Oral Presentation

Postoperative Transvaginal Sonography (TVS) in patients undergone combined colorectal and gyencological resection of bowel DIE; a pioneer prospective study.

Sam Alhayo (AU), Preet Gosal (AU), Babak Shakeri (AU), Shannon Reid (AU), Tim Chang (AU), Professor George Condous (AU)

[Alhayo] Nepean Hospital, Sydney NSW and Nepean Clinical School, The University of Sydney, [Gosal] Nepean Hospital, [Shakeri] Nepean Hospital, [Reid] Laparoscopic Surgery for General Gynaecologists, [Chang] Laparoscopic Surgery for General Gynaecologists, [Condous] Nepean Hospital, Sydney NSW and Nepean Clinical School, The University of Sydney

Context: Management of Bowel endometriosis. Objectives: Correlating postoperative TVS findings with different combined colorectal and gynaecological interventions for bowel deep infiltrating endometriosis (DIE). Methods: Prospective study of consecutive women underwent surgery for endometriosis between 2011 – 2016. Patients with suspected bowel endometriosis and were scheduled for combined intervention for bowel DIE. All women underwent detailed ‘deep endometriosis scan’ and colonoscopy to map disease location and extent. Procedures were done laparoscopically by a gynaecologist and a colorectal surgeon. Historical, demographic data, pre-, post-operative symptoms, and details of combined procedures including surgical outcomes were collected. Standardized TVS was conducted for all those who followed up. Simple and advanced statistical analysis was performed using SPSS v24 software. Patients: 339 consecutive women underwent endometriosis surgery. 63 (18.5%) women with stage IV bowel endometriosis were included in the study. 25 patients were successfully followed up with questionnaire and TVS. Interventions: Combined laparoscopic bowel resection, rectal shave or rectal disc excision. Main outcome measures: Sliding sign and DIE recurrence on follow up TVS. Results: The mean follow up was 50.2 months from surgery. 52% had previous laparoscopy for endometriosis with mean age of its onset at 23.6 years.

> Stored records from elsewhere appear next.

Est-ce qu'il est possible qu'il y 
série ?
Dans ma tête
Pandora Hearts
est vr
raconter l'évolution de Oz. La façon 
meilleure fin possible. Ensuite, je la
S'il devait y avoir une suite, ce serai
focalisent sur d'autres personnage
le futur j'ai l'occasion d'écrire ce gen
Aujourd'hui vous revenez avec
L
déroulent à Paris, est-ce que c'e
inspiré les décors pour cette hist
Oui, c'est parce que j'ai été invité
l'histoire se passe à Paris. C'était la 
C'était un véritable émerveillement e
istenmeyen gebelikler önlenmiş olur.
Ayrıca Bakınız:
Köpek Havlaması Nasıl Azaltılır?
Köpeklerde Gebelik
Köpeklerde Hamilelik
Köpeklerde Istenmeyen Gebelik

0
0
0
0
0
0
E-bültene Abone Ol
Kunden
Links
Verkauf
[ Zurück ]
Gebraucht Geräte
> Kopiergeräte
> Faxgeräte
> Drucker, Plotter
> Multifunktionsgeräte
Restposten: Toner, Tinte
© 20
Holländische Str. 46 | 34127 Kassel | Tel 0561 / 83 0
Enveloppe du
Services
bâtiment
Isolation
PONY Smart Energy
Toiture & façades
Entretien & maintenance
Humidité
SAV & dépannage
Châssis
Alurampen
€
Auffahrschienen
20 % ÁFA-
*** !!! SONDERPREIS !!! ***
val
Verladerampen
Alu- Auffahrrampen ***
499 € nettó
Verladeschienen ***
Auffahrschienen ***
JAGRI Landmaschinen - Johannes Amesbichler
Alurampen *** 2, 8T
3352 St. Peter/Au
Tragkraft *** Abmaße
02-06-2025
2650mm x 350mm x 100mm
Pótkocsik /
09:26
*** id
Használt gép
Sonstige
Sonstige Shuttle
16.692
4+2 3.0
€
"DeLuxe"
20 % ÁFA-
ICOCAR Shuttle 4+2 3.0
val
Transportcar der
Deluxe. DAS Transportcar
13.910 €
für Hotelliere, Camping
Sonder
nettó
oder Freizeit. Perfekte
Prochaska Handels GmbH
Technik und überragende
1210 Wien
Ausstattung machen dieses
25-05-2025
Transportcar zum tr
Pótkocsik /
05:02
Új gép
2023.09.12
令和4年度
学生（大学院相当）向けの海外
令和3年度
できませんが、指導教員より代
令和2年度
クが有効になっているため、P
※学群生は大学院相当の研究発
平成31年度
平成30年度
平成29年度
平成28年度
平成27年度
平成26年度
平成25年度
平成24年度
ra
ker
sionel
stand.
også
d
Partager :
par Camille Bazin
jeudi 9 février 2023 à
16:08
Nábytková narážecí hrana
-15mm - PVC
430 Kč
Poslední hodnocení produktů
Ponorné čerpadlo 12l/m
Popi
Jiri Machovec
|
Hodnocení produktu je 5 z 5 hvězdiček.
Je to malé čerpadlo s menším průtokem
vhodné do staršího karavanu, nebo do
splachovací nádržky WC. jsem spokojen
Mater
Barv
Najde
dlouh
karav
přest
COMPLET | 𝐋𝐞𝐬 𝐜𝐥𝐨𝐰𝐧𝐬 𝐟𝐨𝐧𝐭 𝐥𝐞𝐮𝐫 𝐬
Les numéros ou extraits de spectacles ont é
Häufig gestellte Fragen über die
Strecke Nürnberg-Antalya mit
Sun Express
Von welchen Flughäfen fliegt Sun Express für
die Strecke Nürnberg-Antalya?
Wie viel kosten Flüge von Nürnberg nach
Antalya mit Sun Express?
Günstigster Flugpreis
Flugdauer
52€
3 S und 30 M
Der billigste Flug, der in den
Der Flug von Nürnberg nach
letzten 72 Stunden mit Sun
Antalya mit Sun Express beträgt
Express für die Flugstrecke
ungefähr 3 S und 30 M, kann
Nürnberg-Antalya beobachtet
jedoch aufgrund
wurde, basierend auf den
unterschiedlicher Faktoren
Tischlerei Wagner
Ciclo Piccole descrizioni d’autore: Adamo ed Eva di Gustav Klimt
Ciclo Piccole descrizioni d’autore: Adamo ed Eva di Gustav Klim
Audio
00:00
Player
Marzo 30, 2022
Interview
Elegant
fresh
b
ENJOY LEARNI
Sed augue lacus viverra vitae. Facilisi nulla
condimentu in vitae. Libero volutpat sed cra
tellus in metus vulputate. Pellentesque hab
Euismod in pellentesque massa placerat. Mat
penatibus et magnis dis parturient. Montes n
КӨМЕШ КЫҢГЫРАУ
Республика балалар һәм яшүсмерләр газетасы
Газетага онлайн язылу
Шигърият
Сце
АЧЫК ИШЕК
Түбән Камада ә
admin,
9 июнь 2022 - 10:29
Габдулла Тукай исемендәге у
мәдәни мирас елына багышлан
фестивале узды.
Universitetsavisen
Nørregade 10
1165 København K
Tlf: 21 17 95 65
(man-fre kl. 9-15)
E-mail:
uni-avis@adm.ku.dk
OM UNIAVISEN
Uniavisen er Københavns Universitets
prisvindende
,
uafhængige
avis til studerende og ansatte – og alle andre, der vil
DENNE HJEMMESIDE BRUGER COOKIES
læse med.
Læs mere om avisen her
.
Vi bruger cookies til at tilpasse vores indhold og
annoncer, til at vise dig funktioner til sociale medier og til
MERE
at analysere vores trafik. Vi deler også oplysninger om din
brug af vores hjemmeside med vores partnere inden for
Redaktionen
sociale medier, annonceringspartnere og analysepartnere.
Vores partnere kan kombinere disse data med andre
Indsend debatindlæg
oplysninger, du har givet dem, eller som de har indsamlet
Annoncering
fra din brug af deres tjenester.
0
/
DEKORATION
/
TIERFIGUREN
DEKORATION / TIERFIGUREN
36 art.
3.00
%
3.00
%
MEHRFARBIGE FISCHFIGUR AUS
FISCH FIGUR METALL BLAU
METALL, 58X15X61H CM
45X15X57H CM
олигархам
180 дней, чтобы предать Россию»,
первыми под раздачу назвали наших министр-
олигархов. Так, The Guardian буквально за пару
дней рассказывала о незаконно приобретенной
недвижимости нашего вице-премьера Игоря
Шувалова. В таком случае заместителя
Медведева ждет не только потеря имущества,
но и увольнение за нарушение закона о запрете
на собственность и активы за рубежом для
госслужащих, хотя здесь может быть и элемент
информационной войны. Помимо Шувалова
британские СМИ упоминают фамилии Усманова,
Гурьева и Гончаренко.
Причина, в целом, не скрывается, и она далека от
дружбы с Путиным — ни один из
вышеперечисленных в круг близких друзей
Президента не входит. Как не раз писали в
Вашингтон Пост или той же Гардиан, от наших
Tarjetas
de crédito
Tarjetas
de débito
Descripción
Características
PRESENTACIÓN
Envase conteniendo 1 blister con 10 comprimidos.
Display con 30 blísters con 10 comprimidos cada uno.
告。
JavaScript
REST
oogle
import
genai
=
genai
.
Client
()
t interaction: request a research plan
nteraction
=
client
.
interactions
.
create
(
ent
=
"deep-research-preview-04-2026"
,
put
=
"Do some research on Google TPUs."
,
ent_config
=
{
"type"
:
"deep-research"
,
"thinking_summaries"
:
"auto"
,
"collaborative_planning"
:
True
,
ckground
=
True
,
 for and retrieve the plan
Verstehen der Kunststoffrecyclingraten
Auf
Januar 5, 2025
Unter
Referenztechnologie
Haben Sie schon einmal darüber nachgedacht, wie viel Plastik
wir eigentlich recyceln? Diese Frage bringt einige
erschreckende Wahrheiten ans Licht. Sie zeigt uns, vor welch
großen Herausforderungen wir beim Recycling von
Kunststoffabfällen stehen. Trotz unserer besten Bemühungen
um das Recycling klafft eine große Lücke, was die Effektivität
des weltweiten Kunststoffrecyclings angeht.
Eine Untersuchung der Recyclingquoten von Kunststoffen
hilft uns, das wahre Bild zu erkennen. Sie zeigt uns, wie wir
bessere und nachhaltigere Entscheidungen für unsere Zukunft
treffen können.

Pre-operatively, 52 % and 24% of endometriotic nodules were in the anterior rectal wall and rectosigmoid junction respectively. 56% women had segmental bowel resection, 40% had rectal wall shave and remaining had rectal disc excision. Sliding sign was negative in 60% of the women prior to surgery. However, only 36% of patients revealed negative sliding sign on follow up. 7 (28%) patients had converted from negative to positive status, whilst only 1 showed the opposite. 71.4% of those restored to positive status had undergone bowel resection procedure. 9 patients had DIE recurrence of anterior rectum, 44% of them underwent rectal shave only. Conclusion: This is the first study to investigate the effect of different combined bowel DIE interventions on postoperative TVS findings. There is significant improvement in restoration of sliding sign across all interventions. Laparoscopic bowel resection was superior to other interventions in negative to positive conversion of sliding sign. However, there was no difference in type of intervention vs recurrence of DIE.